今日お見舞いに行ってみると、2年前と変わらないおばちゃんとおじちゃんの姿を見る事ができました。おじちゃんは、暑さのために上着を脱いでおり、頭と眉とヒゲは白髪交じりになり、歯は病気のために数本か抜かれており、身体は骨がくっきり見えるほど痩せ細っており、鼻からは酸素が注入されており、体中には点滴のチューブが巻き付いていました。今日はそれでも調子がいい方みたいで、体を起こしてお話ができるような状態だったけれど、おばちゃんの詳細なお話を聞いていると、それまでのおじちゃんの苦しい出来事が鮮明に浮かんでくるようで、とってもいたたまれない気持ちになってしまいました。366日間入院をしていて、病院や病人には慣れっ子だったはずなのに、退院して2年間も経ってしまうと、日常生活に慣れてしまい、それが当たり前に感じるようになってしまったようです。こうやって、次第に自分が病人であった記憶が薄れていくんだなぁ。今でも、まだまだ十分に病人なんだけど、普通に日常生活を送っていると、ついつい病気の事が頭から離れてしまうようです。

ざっと一時間ほどお話をしました。中には、二年前の入院中の懐かしい出来事についてのお話も含まれており、当時の思いがそのまんまよみがえってくるようでした。ああぁ…私は今でも当時とちっとも変わっていないじゃないか…そう思ってしまいました。当初ほどではないけれど、今でも「死にたい」という気持ちと葛藤する時があります。でも、当初との違いは、今は日常生活という現実と実際に交わっているから…当初は、行く先がまったく見えない暗闇の中だったから…。今は、将来のためにやるべき事と実際に隣接しているから、いくら「死にたい」と思っても、「いや、今死ぬわけにはいかないんだ。」という気持ちが心の奥から生じてくれるから…。当初はその気持ちがまったく現れず、その代わりに、おじちゃんという存在が、当初の私の抑制になっていました。おじちゃんが、私の生に意味を見出してくれたから、「生きていよう。」と思えるようになったのです。
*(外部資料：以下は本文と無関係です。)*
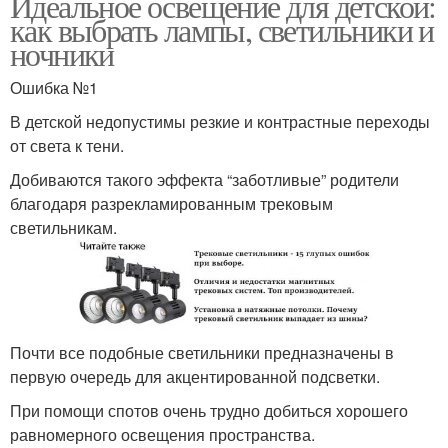
Идеальное освещение для детской:
как выбрать лампы, светильники и
ночники
Ошибка №1
В детской недопустимы резкие и контрастные переходы
от света к тени.
Добиваются такого эффекта “заботливые” родители
благодаря разрекламированным трековым
светильникам.
Почти все подобные светильники предназначены в
первую очередь для акцентированной подсветки.
При помощи спотов очень трудно добиться хорошего
равномерного освещения пространства.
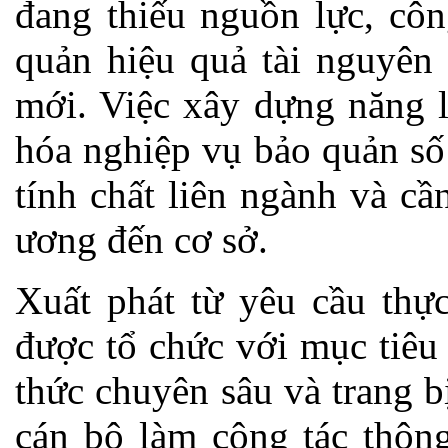
đang thiếu nguồn lực, côn
quản hiệu quả tài nguyên 
mới. Việc xây dựng năng l
hóa nghiệp vụ bảo quản số 
tính chất liên ngành và c
ương đến cơ sở.
Xuất phát từ yêu cầu thực
được tổ chức với mục tiêu 
thức chuyên sâu và trang 
cán bộ làm công tác thông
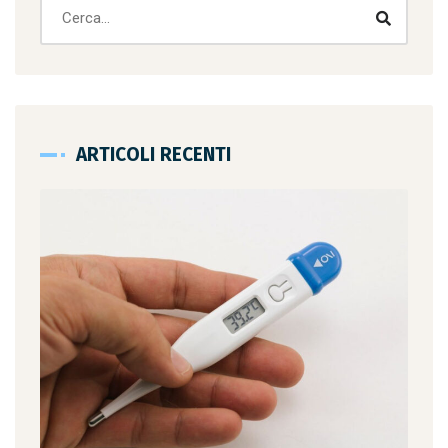
ARTICOLI RECENTI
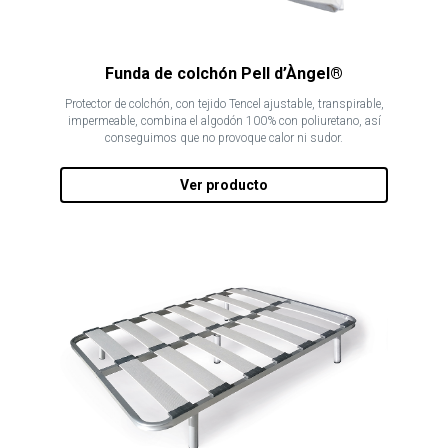
Funda de colchón Pell d’Àngel®
Protector de colchón, con tejido Tencel ajustable, transpirable,
impermeable, combina el algodón 100% con poliuretano, así
conseguimos que no provoque calor ni sudor.
Ver producto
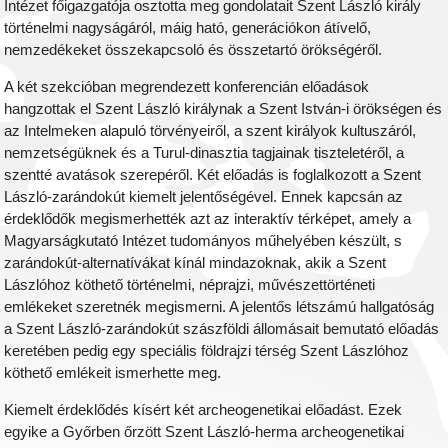
Intézet főigazgatója osztotta meg gondolatait Szent László király
történelmi nagyságáról, máig ható, generációkon átívelő,
nemzedékeket összekapcsoló és összetartó örökségéről.
A két szekcióban megrendezett konferencián előadások
hangzottak el Szent László királynak a Szent István-i örökségen és
az Intelmeken alapuló törvényeiről, a szent királyok kultuszáról,
nemzetségüknek és a Turul-dinasztia tagjainak tiszteletéről, a
szentté avatások szerepéről. Két előadás is foglalkozott a Szent
László-zarándokút kiemelt jelentőségével. Ennek kapcsán az
érdeklődők megismerhették azt az interaktív térképet, amely a
Magyarságkutató Intézet tudományos műhelyében készült, s
zarándokút-alternatívákat kínál mindazoknak, akik a Szent
Lászlóhoz köthető történelmi, néprajzi, művészettörténeti
emlékeket szeretnék megismerni. A jelentős létszámú hallgatóság
a Szent László-zarándokút szászföldi állomásait bemutató előadás
keretében pedig egy speciális földrajzi térség Szent Lászlóhoz
köthető emlékeit ismerhette meg.
Kiemelt érdeklődés kísért két archeogenetikai előadást. Ezek
egyike a Győrben őrzött Szent László-herma archeogenetikai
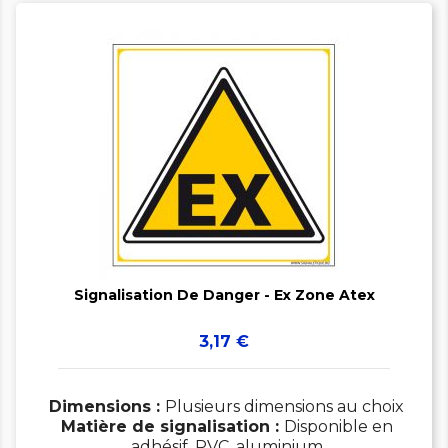


Signalisation De Danger - Ex Zone Atex
Prix
3,17 €
Dimensions :
Plusieurs dimensions au choix
Matière de signalisation :
Disponible en
adhésif, PVC, aluminium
現実を見据えてちゃんと生きていこうと誓って退院したはずなのに、今だに「死にたい。」だなんて思ってしまう事があるなんて…よくそんな事が平気で思えるのか!!真の生と向き合って闘病をしているおじちゃんの姿を目にしてから、そんな自分が腹立たしくなってきました。誰だって、たとえどんな状態であろうとも、生きていたいという願いを持って生きているはずです。私は、ご飯だって食べられるし、自由に歩き回る事もできるし、おしゃれだって一応は人並みにできるし、ちゃんと一通りの日常生活を送って生きていく事ができます。けれど、私の病気の一番の症状である疲れやすさはひどく、何か一つの出来事を通り過ぎるたびに、痛みは感じないものの、かなりの疲労感に襲われます。そのような状態になると、何かをしたくても、ただ寝転がって休む事しかできず、心の中までふさぎこんでしまいます。それで、まともに日常生活を送れない中途半端な状態にいる自分の立場が憎くて、「死にたい」だなんて思ってしまう自分が、とても愚かで弱くて情けなく思えてきました。本当に生きていきたいと願うのなら、どうしてありのままの自分で堂々と生きていけないのか…ありのままの自分を許容できたはずなのに、今でもまだたまにくじけてしまう時があります。けれど、今日おじちゃんと再会できて、そのおじちゃんの強い意志に基づく生き様から、自分の未熟さを改めて感じ取り、再び生きていくという事の意義を再確認しました。今日は、おじちゃんに会えて本当に良かったです。